_Exercise prompt_:
Wherever the string "помощью" appears in the entries below, return the line that holds it.

━━ Exercise inputs

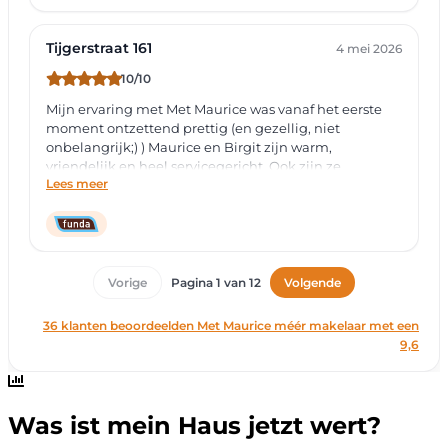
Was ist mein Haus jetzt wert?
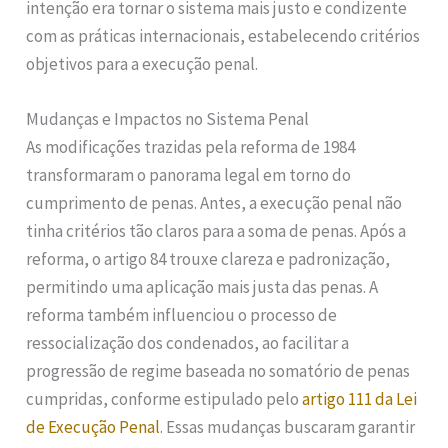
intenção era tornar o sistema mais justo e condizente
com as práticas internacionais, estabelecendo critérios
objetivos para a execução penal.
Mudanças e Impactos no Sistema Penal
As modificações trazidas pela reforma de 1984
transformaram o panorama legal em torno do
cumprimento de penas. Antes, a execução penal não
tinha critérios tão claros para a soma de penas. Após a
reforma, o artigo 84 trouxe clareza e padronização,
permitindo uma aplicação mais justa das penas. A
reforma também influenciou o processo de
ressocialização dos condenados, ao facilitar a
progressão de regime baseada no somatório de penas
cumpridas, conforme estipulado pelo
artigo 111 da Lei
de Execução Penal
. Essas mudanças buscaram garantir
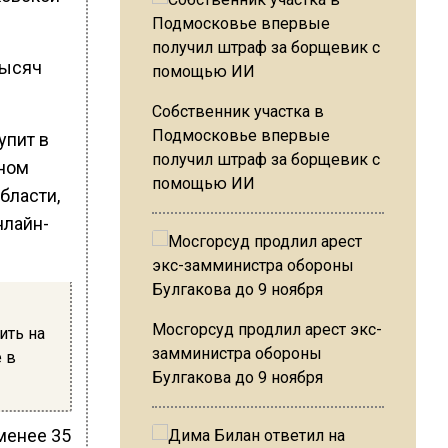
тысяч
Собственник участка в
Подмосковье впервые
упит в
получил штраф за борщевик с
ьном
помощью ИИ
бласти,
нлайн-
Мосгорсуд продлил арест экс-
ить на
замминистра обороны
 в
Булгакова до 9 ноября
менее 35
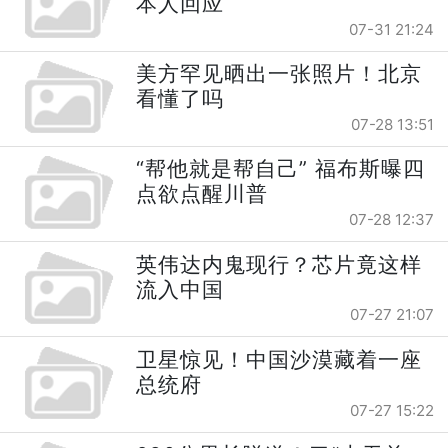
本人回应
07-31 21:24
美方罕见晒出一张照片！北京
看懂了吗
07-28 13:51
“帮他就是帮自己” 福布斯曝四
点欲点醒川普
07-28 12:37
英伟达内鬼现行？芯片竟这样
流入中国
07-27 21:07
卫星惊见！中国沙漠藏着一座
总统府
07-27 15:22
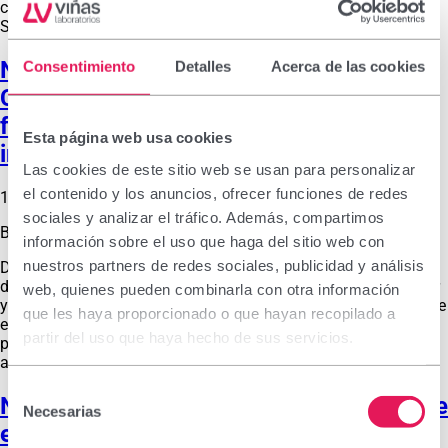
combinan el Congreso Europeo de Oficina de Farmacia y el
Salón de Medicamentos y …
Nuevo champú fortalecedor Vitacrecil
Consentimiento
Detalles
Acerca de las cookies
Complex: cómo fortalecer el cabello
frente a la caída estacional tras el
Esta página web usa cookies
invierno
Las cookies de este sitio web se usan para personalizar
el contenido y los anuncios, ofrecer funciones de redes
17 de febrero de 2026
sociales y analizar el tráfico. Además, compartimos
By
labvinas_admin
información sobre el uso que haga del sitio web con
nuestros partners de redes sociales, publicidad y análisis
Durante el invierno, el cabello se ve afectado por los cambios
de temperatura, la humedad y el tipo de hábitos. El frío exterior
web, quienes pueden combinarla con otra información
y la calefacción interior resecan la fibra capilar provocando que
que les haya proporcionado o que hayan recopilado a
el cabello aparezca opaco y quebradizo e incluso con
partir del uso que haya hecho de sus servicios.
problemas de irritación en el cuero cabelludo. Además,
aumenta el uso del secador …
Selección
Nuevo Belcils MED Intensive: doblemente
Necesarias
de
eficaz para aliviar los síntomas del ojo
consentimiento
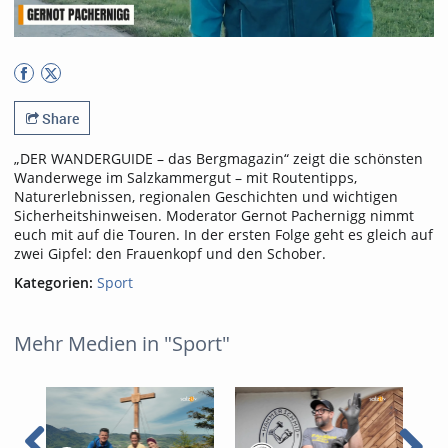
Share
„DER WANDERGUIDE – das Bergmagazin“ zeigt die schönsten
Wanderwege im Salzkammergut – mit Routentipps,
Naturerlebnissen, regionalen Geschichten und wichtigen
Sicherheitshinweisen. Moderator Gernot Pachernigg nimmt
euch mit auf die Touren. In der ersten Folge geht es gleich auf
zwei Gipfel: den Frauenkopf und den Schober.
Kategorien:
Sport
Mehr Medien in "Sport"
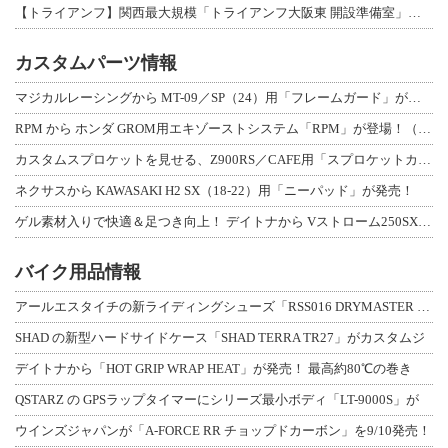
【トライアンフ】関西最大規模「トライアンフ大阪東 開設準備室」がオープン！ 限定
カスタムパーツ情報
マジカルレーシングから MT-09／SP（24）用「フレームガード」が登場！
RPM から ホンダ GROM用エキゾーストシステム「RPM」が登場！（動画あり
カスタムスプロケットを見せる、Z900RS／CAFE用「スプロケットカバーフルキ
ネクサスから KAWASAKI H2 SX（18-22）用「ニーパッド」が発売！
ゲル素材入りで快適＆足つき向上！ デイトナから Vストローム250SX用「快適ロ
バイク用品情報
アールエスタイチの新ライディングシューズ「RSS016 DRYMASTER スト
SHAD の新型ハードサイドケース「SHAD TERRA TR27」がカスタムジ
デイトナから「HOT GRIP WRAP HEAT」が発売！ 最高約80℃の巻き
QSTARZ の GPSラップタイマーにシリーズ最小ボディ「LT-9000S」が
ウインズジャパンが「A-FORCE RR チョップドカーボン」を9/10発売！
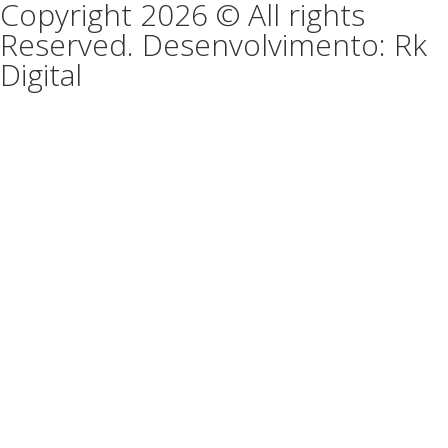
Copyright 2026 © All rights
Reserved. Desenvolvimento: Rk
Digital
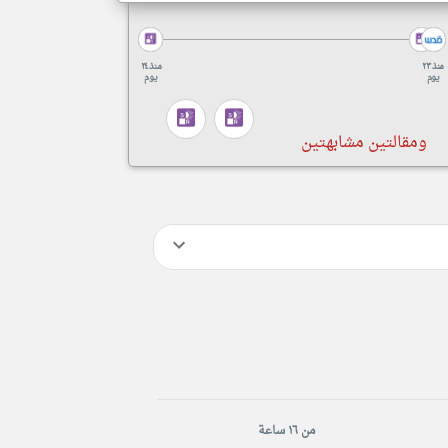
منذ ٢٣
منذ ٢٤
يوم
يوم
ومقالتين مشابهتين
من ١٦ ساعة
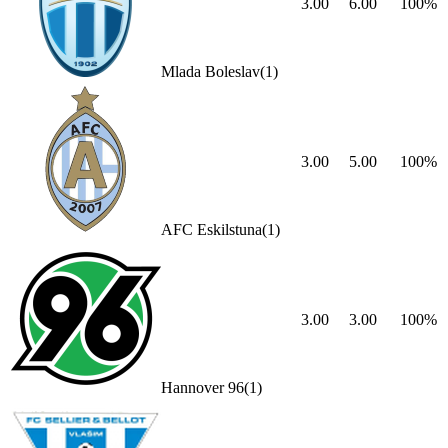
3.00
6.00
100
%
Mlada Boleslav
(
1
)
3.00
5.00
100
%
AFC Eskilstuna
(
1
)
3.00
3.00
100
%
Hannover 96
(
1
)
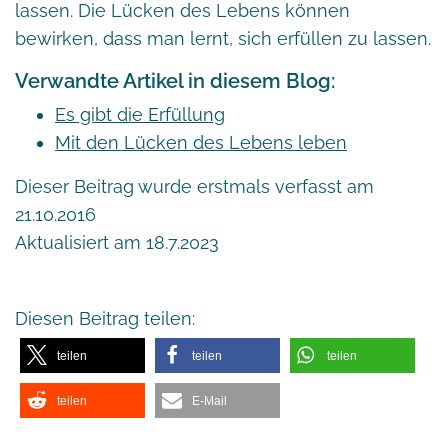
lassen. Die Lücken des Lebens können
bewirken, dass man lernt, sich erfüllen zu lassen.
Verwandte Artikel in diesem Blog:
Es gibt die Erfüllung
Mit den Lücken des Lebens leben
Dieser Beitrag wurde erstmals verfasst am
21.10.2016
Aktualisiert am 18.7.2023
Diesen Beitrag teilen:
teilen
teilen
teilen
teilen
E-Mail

━━━━
━━ Exercise inputs

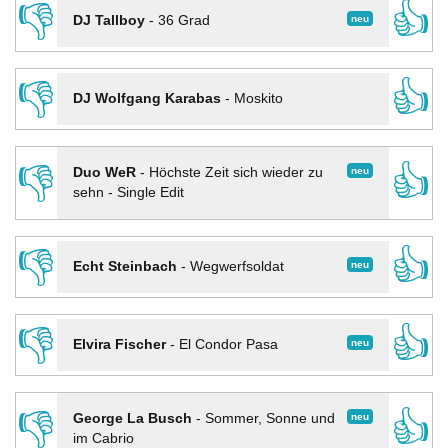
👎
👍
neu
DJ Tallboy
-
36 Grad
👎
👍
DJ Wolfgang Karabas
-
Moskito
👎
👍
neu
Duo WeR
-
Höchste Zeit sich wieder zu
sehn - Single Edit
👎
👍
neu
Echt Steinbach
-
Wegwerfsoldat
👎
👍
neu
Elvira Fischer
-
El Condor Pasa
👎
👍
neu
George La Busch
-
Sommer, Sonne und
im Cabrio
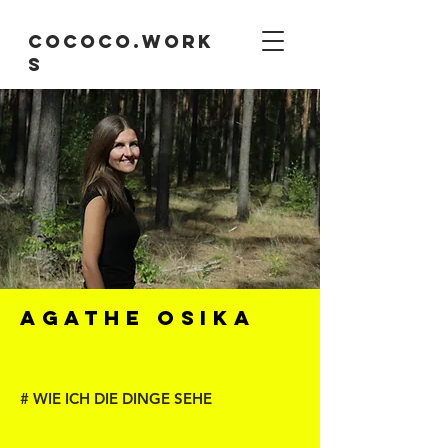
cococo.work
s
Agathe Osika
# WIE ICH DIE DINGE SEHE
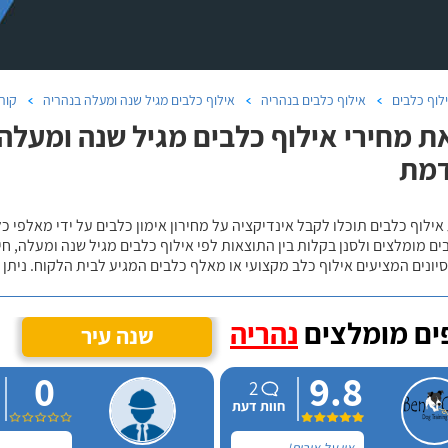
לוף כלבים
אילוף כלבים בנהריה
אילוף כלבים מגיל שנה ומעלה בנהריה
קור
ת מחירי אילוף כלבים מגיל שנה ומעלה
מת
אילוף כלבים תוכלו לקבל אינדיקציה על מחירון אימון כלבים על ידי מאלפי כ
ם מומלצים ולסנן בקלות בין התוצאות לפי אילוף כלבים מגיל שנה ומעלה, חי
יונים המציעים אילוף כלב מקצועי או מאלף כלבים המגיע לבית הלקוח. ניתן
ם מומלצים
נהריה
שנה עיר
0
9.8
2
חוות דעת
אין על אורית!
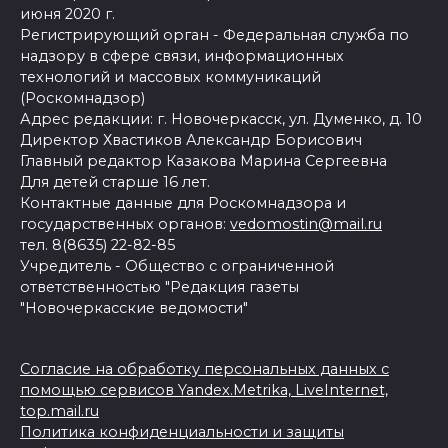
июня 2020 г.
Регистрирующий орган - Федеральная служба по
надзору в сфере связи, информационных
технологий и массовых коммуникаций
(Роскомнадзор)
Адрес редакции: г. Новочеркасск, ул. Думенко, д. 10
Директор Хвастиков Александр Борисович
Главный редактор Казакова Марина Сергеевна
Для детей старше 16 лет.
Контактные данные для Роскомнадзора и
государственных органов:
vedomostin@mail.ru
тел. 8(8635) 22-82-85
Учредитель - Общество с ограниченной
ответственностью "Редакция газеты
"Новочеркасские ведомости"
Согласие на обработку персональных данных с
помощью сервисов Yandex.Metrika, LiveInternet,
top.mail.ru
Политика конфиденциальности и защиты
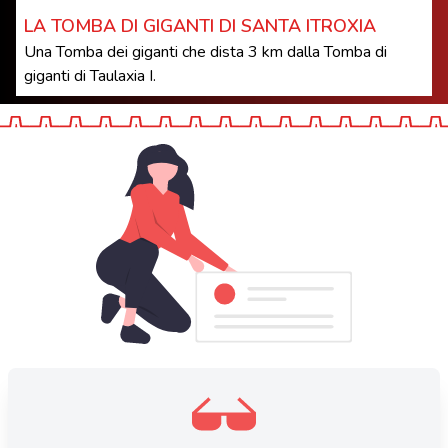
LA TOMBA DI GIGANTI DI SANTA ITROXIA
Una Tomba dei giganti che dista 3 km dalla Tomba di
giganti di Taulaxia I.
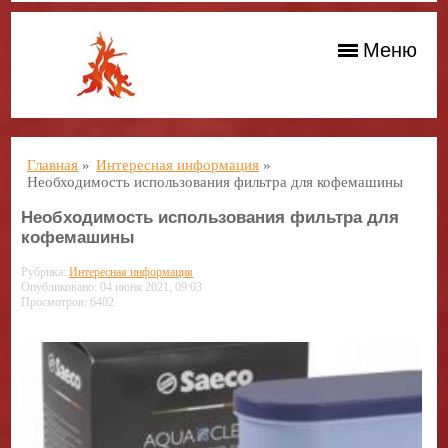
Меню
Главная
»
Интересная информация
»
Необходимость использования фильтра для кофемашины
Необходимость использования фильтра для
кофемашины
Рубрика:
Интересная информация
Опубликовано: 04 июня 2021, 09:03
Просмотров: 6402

━━━━

_Result of the task_:
помощью ИИ
помощью сервисов Yandex.Metrika, LiveInternet,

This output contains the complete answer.